Here’s an example of an open-ended question which would need to be coded qualitatively (MS Forms is used in this guide): 

GAIR_MS_Form

 

Let’s say based on your own research you’re interested in analysing the following themes, including an all-purpose ‘other’ category:

  • Better Time Management
  • Work-Life Balance
  • Technology and Tools
  • Communication and Collaboration
  • Physical Workspace
  • Flexibility and Autonomy
  • Distractions and Interruptions
  • Mental Health and Well-being
  • Other

For simplicity’s sake given this guide is designed to illustrate the concept of automating qualitative coding, let’s assume that any response can only ever have a single thematic code. It’s of course possible to adapt the prompt to permit multiple or even multidimensional codes, but this requires additional complexity to join and split results in a structured way. An example prompt for GPT might be:

“You are a classification assistant designed to respond only with one of multiple pre-determined thematic codes. Your response can only be one of the permissible codes provided. You should not invent an alternative code, nor should you offer any thoughts or suggestions – the ‘Other’ classification is to be used if you’re unsure of if you encounter an error, I will check those cases myself so there’s no need for you to provide commentary. I will share a survey response relating to a social science study on people’s perceptions around working from home. The goal is to classify the survey response into one, and only one, of the following thematic codes: Better Time Management; Work-Life Balance; Technology and Tools; Communication and Collaboration; Physical Workspace; Flexibility and Autonomy; Distractions and Interruptions; Mental Health and Well-being; Other

Here's an example survey Response: Since working from home, I've found that I'm able to spend more time with my family, which has made me much happier overall.

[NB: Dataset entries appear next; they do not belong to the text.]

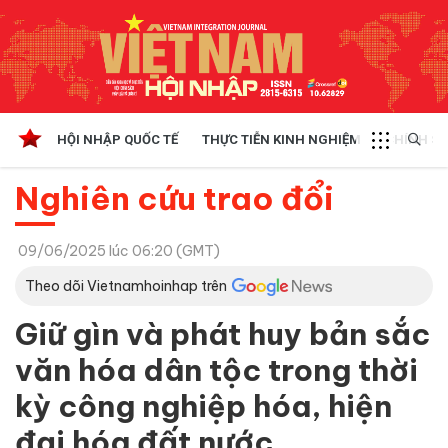
HỘI NHẬP QUỐC TẾ
THỰC TIỄN KINH NGHIỆM
CHÍNH SÁ
Nghiên cứu trao đổi
09/06/2025 lúc 06:20 (GMT)
Theo dõi Vietnamhoinhap trên
Giữ gìn và phát huy bản sắc
văn hóa dân tộc trong thời
kỳ công nghiệp hóa, hiện
đại hóa đất nước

Your output would be: Work-Life Balance”

 

The instructions may appear excessive but when a model is as advanced as GPT4, it can have a ‘mind of its own’ sometimes and try to be ‘helpful’ by responding in a way that doesn’t conform to instructions. This can be a problem with empty values or an error in your source data, which should always be prepared and cleaned in advance, but with large datasets it’s always possible for errors to creep in. Instructing the model not to provide commentary but simply default to an output which fits the pre-determined format will work well most of the time.

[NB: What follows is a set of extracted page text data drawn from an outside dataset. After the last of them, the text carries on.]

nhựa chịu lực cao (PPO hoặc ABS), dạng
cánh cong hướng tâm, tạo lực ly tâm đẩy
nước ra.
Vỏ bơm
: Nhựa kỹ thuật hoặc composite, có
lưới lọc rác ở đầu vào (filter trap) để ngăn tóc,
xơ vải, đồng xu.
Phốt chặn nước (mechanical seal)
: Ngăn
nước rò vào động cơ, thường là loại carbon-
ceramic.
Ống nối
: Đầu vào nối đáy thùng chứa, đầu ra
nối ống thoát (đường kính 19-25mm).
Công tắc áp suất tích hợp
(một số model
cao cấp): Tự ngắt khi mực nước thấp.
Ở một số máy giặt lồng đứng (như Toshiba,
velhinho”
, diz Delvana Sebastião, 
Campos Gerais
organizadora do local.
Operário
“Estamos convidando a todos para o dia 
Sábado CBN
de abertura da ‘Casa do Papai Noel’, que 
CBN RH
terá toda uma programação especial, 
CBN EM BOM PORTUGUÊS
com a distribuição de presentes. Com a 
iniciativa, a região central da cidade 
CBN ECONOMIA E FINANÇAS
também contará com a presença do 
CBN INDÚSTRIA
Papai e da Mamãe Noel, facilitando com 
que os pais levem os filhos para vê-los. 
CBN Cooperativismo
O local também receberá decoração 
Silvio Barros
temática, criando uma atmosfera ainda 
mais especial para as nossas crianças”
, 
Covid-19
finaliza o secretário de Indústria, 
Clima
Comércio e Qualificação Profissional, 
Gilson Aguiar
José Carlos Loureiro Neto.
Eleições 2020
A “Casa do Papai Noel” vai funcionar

In this example we’ll use an Excel file stored on SharePoint as the cloud-based log to record responses and GPT4’s codes. Power Automate includes connectors to Excel and SharePoint making the integration simple for such a task. Here’s an example Excel table:

GAIR_API_Excel

 

This updates in real time as and when survey responses come in. In reality there would be additional verification columns for human researchers to confirm or correct GPT4’s codes, but the main idea is that you can have a stream of GAI assistance to your qualitative data as it comes in. Here’s what the flow could look like:

Part 1: Retrieving the response information from MS Forms and setting the secret API Key variable:

GAIR_API_Trigger

 

Part 2: Calling the API with the HTTP action and adding the survey question response:

 

GAIR_API_Call_Power_Automate

Part 3: Parse the API response body (which includes lots of metadata we’re not necessarily interested in) to extract the content needed and add it to the Excel table along with the MS Forms data: GAIR_API_Response_Power_Automate

While this simple example used a low code approach with Power Automate as it makes it easier to explain, it’s worth re-emphasising that GPT4 (and similar class LLMs like Claude 3.5 Sonnet) are extremely effective not only at providing working Python code based on your specifications, but also guiding and explaining it to you at whatever level of understanding, whatever level of detail, and based on whatever background you have which can help you learn more effectively. The barrier for entry to learn coding has never been lower thanks to advanced LLMs and it’s worth taking advantage as automating AI can significantly turbo-charge productivity. The one area to avoid is sharing personal data; while the API is what businesses use and is considered private and secure, Open AI still temporarily stores it for 30 days which among other problems could violate GDPR.